We also visited the Palace at Knossess, on site of the oldest city on the planet. The site has been inhabited for more than 7,000 years and the place remains as a treatment to the Minoan civilization.

The Minoans contributions were two-fold.

First, they developed early pottery and made important advancements in design, size and function. Too, they built early great palaces, of which Knossess remains. The Minoans are considered pre-ancient and pre-date Greek antiquity.

The palace was originally constructed in 1900 BC but destroyed by a earthquake. The second palace was destroyed in a fire and lay undiscovered until the early 20th century. That’s when Arthur Evans, a British archaeologist who studied the Minoan civilization, came across Knossess in northern Crete, about 7 kilometers south the port city of Irakleio.

Evans reconstructed the palace as he thought would have taken place, in terms of housing, administrative enters and social gathering locations, and historians have not questioned him. Since no written records remain, Evans’ assumptions have taken without question.

From Crete, we took the ferry to Santorini, noted for those sun-splashed white houses and blue-domed churches. For my money, Santorini is overrated and we found the place over-crowded with tourists and money-grabbing taxi drivers. A day-trip from a neighboring island fits the bill. When the ferry docks, you’re immediately hit with a thousand guys screaming for you to climb into their vehicles. From the port, it’s a ride straight up the side of a mountain to the main town of Fira. There, you’re met with small streets of shopkeepers selling everything from tee-shirts, jewelry to gyros and geleto. That’s pretty much nothing you need.

We spent two nights and parts of three days and that was enough. We overheard more Americans than on Crete and rationalized Santorini was simply a tourist trap.

On Saturday, we arrived in Naxos, which is supposed to have some of the longest beaches, in terms in length, in the Cyclades.

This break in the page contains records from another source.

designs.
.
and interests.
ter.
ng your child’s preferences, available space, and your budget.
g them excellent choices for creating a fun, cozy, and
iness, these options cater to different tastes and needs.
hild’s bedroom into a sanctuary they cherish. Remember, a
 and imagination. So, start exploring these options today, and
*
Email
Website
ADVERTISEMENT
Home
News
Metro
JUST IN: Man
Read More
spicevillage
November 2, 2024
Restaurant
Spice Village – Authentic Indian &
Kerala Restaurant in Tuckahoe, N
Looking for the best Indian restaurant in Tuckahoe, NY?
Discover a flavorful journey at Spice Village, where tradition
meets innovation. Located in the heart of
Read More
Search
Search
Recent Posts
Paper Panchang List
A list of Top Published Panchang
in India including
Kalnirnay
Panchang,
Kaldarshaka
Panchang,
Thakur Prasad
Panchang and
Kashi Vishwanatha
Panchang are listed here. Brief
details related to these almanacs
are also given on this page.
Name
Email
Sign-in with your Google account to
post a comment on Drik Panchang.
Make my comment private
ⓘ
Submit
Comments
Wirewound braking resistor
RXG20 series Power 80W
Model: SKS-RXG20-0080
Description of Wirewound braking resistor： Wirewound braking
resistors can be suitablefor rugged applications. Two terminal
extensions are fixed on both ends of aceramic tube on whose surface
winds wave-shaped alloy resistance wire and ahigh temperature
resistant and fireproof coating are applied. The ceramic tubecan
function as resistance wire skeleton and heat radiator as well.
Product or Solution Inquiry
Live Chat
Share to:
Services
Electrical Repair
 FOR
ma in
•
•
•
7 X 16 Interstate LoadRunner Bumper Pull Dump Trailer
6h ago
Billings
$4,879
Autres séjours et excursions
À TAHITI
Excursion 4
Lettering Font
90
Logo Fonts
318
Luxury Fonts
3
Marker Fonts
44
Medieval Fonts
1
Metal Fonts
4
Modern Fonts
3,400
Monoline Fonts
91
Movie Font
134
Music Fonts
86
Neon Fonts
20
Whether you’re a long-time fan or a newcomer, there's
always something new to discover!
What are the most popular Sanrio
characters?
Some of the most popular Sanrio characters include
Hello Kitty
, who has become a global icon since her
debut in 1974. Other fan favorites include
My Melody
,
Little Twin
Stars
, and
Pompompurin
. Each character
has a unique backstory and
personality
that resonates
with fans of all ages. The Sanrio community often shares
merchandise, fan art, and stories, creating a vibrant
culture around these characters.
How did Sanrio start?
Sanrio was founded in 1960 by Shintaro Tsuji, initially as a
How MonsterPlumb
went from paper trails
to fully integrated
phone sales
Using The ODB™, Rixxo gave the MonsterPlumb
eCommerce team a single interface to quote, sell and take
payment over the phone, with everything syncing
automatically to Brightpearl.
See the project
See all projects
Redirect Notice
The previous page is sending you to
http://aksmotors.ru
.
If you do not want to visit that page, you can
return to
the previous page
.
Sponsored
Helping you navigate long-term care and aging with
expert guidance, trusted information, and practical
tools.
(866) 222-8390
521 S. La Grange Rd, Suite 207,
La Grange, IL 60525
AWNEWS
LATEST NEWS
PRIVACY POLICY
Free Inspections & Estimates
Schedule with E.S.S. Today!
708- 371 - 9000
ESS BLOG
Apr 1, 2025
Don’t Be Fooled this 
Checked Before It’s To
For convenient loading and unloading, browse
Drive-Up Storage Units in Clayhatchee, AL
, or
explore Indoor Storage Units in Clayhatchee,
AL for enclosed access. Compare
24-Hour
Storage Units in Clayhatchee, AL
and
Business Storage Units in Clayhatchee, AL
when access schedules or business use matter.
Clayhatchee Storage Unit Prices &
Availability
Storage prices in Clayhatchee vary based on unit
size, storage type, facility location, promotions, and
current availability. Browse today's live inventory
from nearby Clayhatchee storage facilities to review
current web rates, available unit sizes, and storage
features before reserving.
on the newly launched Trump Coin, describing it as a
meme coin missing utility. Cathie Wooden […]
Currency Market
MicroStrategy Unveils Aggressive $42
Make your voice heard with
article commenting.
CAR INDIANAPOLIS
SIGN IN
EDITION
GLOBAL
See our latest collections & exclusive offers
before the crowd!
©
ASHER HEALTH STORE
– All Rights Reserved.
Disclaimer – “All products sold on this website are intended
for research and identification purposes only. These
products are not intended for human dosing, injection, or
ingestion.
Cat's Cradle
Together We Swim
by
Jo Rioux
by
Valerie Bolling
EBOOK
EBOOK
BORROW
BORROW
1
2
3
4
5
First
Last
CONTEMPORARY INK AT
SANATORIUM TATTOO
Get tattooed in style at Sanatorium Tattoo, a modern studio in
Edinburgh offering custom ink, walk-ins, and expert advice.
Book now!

Sorry I didn’t write every day and give more details. At this point, I’m just happy to have my laptop back and continue the blog.

About the weather … it’s been amazing. Each day, it’s between 85 and 90s, shorts all the time. It was windy the first few days in Crete and the water was rough. Once the wind died down, the water became calm and perfect for swimming.

We did take ferries out to two of the noted beaches outside of the Crete mainland. One was Balos and we also took a boat to Chrissy Island. Both were spectacular and the color of the water continued to captivate me.

We have the next four days on Naxos and then four on Mykonos. We hope to leave for Turkey by Sept. 29 or 30.